A couple of years ago, I walked a few blocks north from my Wallingford home toward sounds of the annual Tangletown Porchfest. A hundred or so of my neighbors gathered in the street as bands rocked out on front porches, some with costumes and mesmerizing visuals projected behind them. The band names were funky (like Dumb Thumbs or Worms in Dirt), and the sound was funkier.
Conversations buzzed as the crowd moseyed down the block to the next private porch–turned–music venue. I chatted with neighbors, exchanged names, traded phone numbers. In the years since, they became ski friends and dates and people I still run into at QFC and Zoka Coffee. The Seattle Freeze thawed out on a cute street on a June Saturday night, in a microfestival held in front of someone’s immaculate garden boxes.
After listening to a few sets, I popped into the corner store for drinks, exactly what festival creator Josh Golden envisioned. “What I’m hoping is that people will come and they’ll watch some music that they plan to see. They’ll see some music they didn’t plan to see,” he says, “and then they’ll go down to Tangletown and enjoy some food or some coffee.”
Golden started the annual fest out of Covid necessity; his band had just started to get regular bookings when venues shuttered, so he turned to his neighbors for help in creating something for artists and music lovers during the six-feet-apart days. Homeowners lent porches and driveways for a music fest that’s more of a progressive walk than disparate onstage acts like Capitol Hill Block Party. But what Porchfest shares with its larger cousin is a mostly outdoor music experience with thoroughly Seattle roots.

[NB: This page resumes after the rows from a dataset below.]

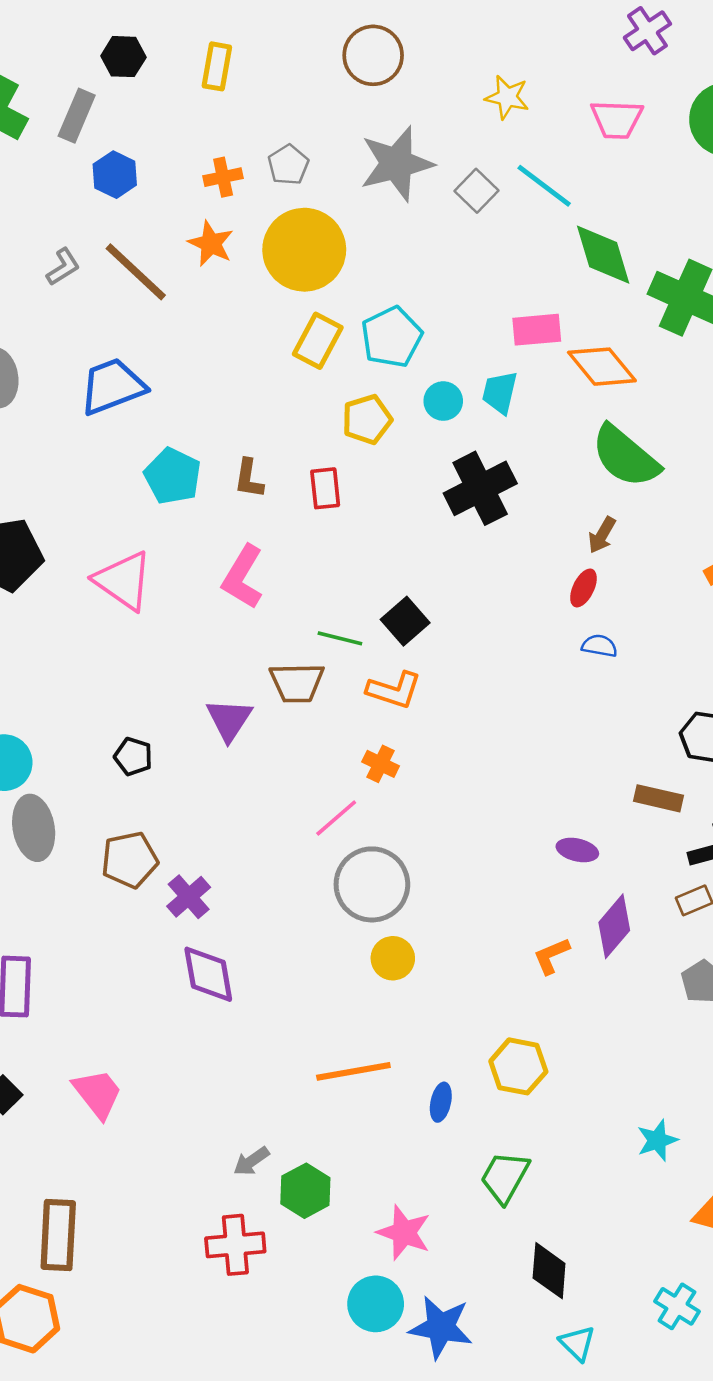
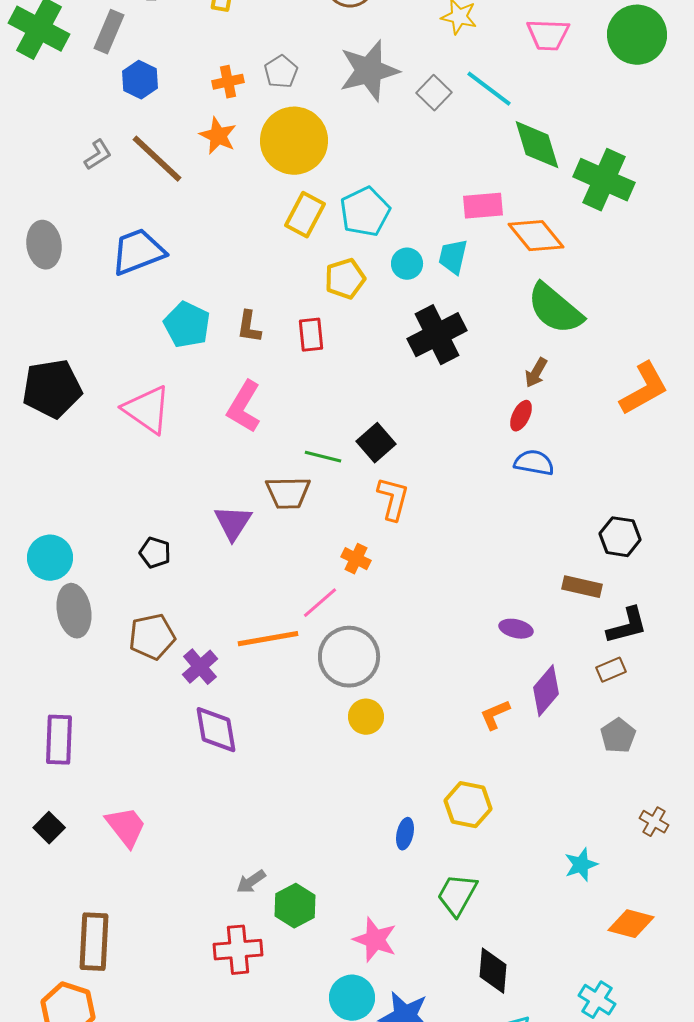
blue semicircle: (599, 646) -> (534, 463), size x1.4
orange L-shape: (394, 690) -> (393, 499), moved, turned -93
orange line: (353, 1071) -> (268, 639), moved

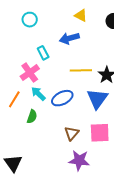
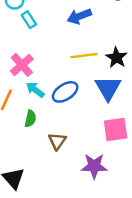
blue arrow: (69, 38) -> (79, 16), moved
cyan rectangle: (43, 53) -> (29, 20), moved
brown triangle: (72, 133) -> (57, 141), moved

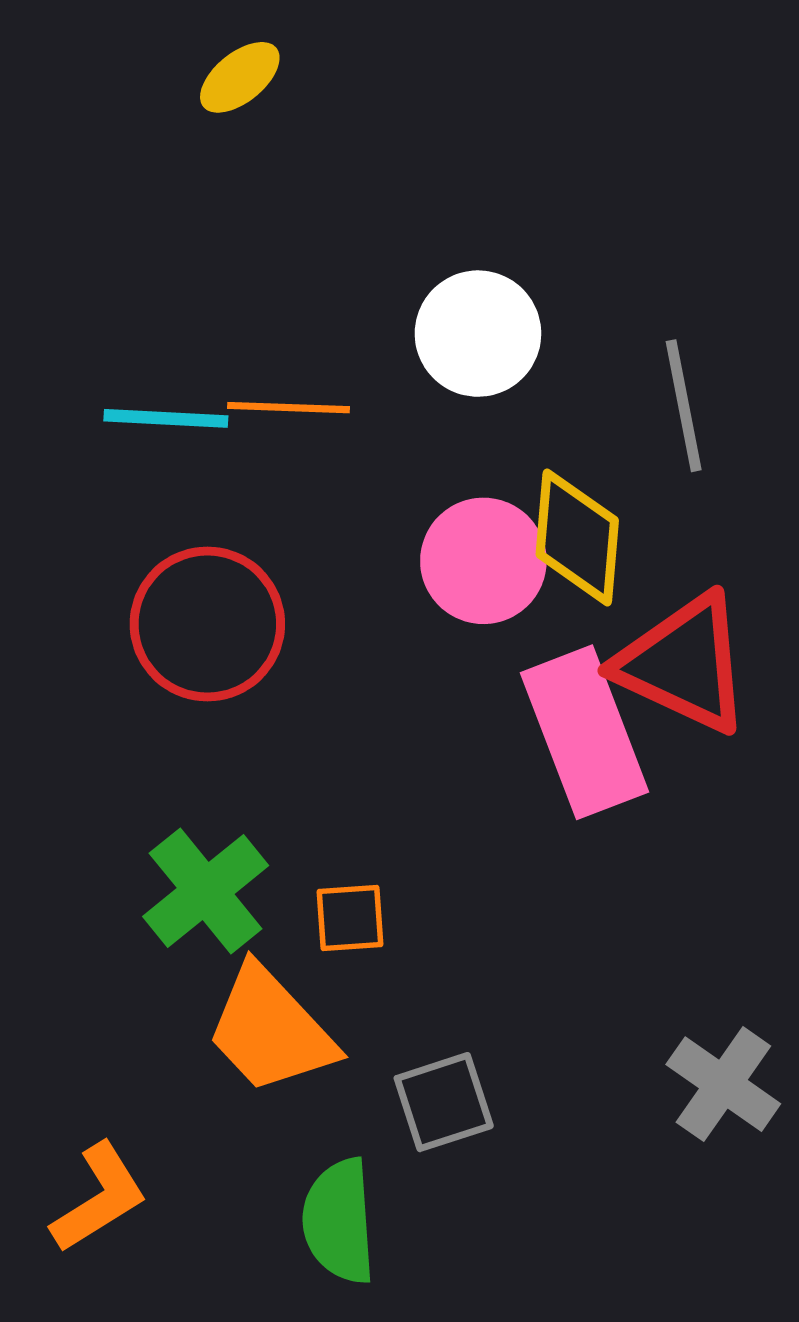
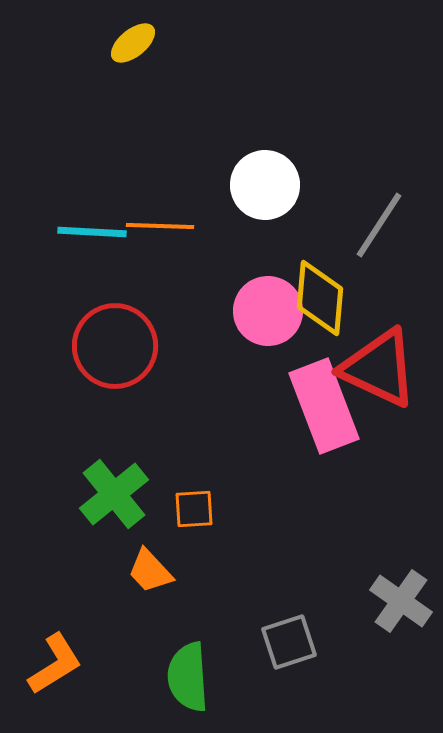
gray line: (684, 406) -> (379, 225), turned 44
orange trapezoid: (271, 1030) -> (150, 571), size x0.6
gray square: (444, 1102) -> (289, 642), moved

The best neighborhood events take place al fresco. In summer, Fremont boasts a free
Friday-night music series in a parking lot where the sun sets over live bands and vendors before a silent disco breaks out. Neighborhood farmers markets make their seasonal return to Columbia City, Magnolia, Phinney Ridge, and Lake City, more than doubling the weekly market count. The West Seattle Community Garage Sale Day sees hundreds of homes hawk wares from their stoops, and Columbia City blends block and music festivals for the monthly summertime Beatwalk.
In Seattle, being outdoors once the thermostat hits 70 and sunsets creep toward 9pm feels like a feral need. Do I feel judged, even publicly shamed, if my weekend to-do lists don’t include time basking in our best season? It’s an easy yes.
Summer plans in the Pacific Northwest are often built around that need to be outside. Concerts? Move them outdoors, from Chateau Ste. Michelle to the Gorge. Warehouse-style thrift and art sales? Only if they set up in a park. Movie night? Let’s do it on the lawn. It’s practically baked into Seattle Municipal Code.
Plenty of bigger events take place without a roof: Pride, Seafair, some of Bumbershoot. They’re tentpoles of a Seattle summer, marking the passage through the season. But what keeps us from taking far-flung vacations during the summer, what keeps us awake long past those late sunsets, are our party-planning neighbors. The events are hyperlocal, built through grassroots dedication, and maybe a little grungy. The best of summer might be a little concert on the front porch next door.